BUSINESS

Lawyers who voided Elon Musk’s pay as excessive want $6 billion fee

By Tom Hals

WILMINGTON, Delaware (Reuters) -The lawyers who voided Elon Musk’s $56 billion compensation as excessive on Friday sought a record a $6 billion legal fee, payable in the electric car maker’s stock.

“We recognize that the requested fee is unprecedented in terms of absolute size,” the three law firms said in a filing with the Court of Chancery in Delaware.

The fee works out to an hourly rate of $288,888, they said.

Musk blasted the request as “criminal,” posting on his X platform that “the lawyers who did nothing but damage Tesla want $6 billion.”

Tesla and Musk’s attorney did not immediately respond to requests for comment.

The company would pay the lawyers who represented Richard Tornetta, a shareholder who sued Musk in 2018 over the pay package, which a Delaware judge nixed in January.

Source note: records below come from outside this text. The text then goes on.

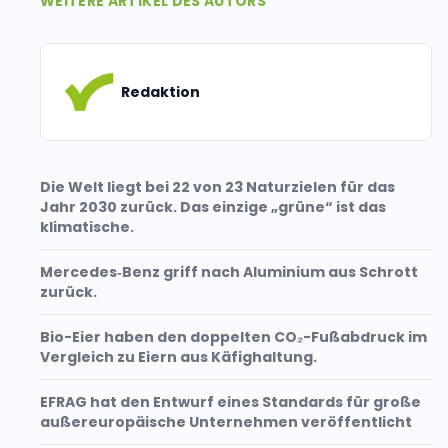
WEITERE ARTIKEL DES AUTORS
Redaktion
Die Welt liegt bei 22 von 23 Naturzielen für das
Jahr 2030 zurück. Das einzige „grüne“ ist das
klimatische.
Mercedes‑Benz griff nach Aluminium aus Schrott
zurück.
Bio-Eier haben den doppelten CO₂-Fußabdruck im
Vergleich zu Eiern aus Käfighaltung.
EFRAG hat den Entwurf eines Standards für große
außereuropäische Unternehmen veröffentlicht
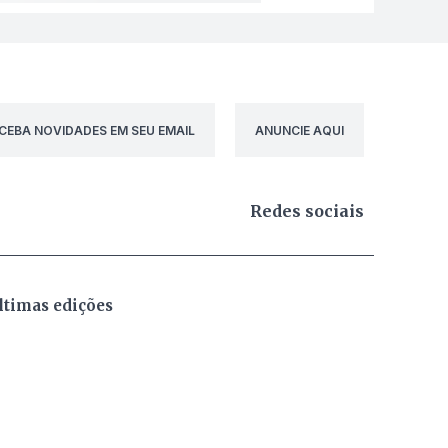
CEBA NOVIDADES EM SEU EMAIL
ANUNCIE AQUI
Redes sociais
ltimas edições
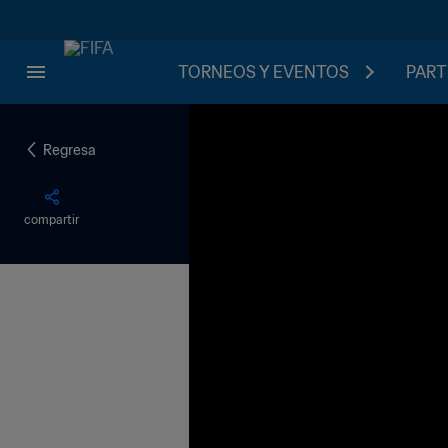
TORNEOS Y EVENTOS
PART
Regresa
compartir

The electric vehicle maker is being asked to pay the fee because it benefited from the return of Musk’s pay package, which the legal team said will result in the return to the carmaker of 266 million shares.

“This structure has the benefit of linking the award directly to the benefit created and avoids taking even one cent from the Tesla balance sheet to pay fees,” the lawyers wrote, adding that the fee would be tax-deductible to Tesla.

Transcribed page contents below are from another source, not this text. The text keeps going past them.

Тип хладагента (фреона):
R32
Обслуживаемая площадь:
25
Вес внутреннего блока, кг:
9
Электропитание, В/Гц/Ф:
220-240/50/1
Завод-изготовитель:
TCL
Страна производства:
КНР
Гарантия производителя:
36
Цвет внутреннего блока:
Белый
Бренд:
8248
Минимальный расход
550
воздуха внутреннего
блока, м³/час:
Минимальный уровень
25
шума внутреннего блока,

Judge Kathaleen McCormick, who is overseeing the case and will decide on the fee, called Musk’s pay “unfathomable” in her ruling.

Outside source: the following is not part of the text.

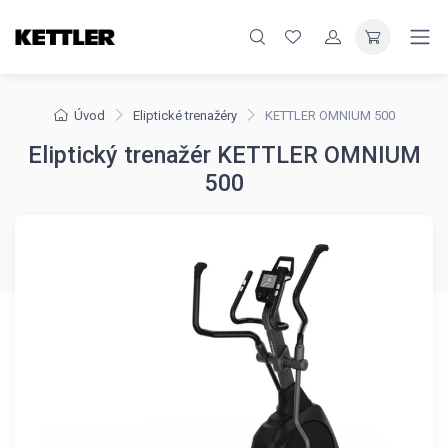
Úvod
Eliptické trenažéry
KETTLER OMNIUM 500
Eliptický trenažér KETTLER OMNIUM
500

The company may object to the fee, as it has a fee request in a similar case over the pay for its directors.

The largest settlements in shareholder cases have occurred in federal court. The biggest fee was $688 million in 2008 for the legal team that obtained a $7.2 billion settlement in a securities fraud case over the failure of Enron Corp.

The Tesla fee request comes as the Delaware Supreme Court considers an appeal of a $267 million fee in a case that settled for $1 billion involving Dell Technologies.

Delaware judges have said that pursuing cases deep into litigation, through depositions and toward trial, should get a higher percentage of the recovery to reflect the risk and effort. The Musk pay case went to a one-week trial.

Opponents of this approach argue that as settlements and judgments grow in size, attorneys should collect a declining percentage to avoid overcompensation. The legal team said the requested fee worked out to about 11% of the judgment.

Musk’s pay package consisted of stock options that allowed him to buy Tesla stock at heavily discounted prices and required him to hold the stock for five years. The legal team said they were seeking stock without restrictions on selling it.

The shareholder’s legal team comprised three law firms, Bernstein Litowitz Berger & Grossmann and Friedman Oster & Tejtel, both based in New York, and Andrews & Springer of Wilmington.